Within the records that follow, find every line containing the string "format". Copy those lines.

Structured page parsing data
>>>>

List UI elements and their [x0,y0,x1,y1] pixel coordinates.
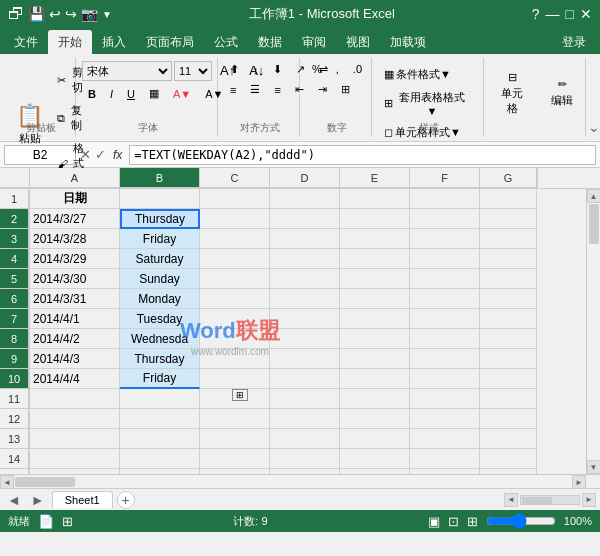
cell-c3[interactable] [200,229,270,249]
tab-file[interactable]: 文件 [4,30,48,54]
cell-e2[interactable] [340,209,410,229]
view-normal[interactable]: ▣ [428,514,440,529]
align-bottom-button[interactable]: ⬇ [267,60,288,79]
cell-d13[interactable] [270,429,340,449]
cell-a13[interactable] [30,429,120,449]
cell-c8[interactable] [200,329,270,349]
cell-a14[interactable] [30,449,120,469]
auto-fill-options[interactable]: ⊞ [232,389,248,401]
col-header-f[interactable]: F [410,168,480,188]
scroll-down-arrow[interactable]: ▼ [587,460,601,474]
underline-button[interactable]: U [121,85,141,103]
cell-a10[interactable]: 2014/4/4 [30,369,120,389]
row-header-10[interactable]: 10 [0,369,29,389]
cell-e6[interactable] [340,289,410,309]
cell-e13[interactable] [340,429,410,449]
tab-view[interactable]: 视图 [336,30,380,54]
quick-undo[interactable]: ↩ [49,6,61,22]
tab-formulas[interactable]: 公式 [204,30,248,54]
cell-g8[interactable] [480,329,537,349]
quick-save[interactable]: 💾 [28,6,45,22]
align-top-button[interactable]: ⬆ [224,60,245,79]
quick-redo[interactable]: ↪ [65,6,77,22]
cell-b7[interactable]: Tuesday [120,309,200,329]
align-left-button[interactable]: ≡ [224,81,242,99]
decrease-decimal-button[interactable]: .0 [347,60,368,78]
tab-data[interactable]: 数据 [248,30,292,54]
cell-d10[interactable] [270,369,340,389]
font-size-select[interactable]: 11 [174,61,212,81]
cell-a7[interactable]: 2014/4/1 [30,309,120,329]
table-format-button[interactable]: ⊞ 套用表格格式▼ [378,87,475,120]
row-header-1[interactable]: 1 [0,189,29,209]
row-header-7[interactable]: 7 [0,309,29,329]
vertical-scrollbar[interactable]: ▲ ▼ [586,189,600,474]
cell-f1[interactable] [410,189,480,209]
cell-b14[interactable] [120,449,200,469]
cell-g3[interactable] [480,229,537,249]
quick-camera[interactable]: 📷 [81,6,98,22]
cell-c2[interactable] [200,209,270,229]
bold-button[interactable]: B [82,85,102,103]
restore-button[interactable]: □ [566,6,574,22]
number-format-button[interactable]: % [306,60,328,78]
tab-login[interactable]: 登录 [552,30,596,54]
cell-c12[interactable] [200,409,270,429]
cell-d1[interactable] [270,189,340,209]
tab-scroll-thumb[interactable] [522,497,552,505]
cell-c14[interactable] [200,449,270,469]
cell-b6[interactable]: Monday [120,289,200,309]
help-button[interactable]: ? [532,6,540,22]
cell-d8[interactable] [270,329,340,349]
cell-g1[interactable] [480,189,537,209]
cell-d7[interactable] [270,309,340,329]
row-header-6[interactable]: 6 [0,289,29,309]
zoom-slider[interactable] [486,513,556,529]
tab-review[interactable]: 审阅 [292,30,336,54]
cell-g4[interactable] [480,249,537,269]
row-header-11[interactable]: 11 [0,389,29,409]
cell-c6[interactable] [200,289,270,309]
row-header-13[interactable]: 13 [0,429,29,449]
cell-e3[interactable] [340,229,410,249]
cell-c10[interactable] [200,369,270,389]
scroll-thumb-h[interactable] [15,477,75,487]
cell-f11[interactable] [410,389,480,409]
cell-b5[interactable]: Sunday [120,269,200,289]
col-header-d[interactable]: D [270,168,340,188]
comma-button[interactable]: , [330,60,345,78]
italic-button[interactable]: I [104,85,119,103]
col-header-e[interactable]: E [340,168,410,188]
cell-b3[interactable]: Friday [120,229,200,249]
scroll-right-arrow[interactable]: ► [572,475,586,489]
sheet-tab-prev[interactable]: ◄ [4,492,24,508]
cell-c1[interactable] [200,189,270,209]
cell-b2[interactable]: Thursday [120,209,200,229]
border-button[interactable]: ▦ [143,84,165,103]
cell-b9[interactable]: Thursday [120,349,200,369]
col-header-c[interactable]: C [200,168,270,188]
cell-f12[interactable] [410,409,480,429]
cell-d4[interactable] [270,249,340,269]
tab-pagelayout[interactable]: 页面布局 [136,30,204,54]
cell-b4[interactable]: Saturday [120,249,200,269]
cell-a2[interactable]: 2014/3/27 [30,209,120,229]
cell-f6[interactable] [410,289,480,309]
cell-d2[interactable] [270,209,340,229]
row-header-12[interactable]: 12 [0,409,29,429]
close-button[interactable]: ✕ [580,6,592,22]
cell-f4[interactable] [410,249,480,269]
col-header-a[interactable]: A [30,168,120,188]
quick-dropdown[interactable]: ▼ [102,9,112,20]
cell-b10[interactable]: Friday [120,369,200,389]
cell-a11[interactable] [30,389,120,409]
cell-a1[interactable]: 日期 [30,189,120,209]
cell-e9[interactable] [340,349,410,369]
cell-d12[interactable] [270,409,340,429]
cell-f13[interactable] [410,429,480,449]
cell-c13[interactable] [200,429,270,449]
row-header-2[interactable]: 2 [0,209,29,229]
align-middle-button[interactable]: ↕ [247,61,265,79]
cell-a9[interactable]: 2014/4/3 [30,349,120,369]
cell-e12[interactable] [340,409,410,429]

<<<<

=== Response ===
table-format-button[interactable]: ⊞ 套用表格格式▼ [378,87,475,120]
number-format-button[interactable]: % [306,60,328,78]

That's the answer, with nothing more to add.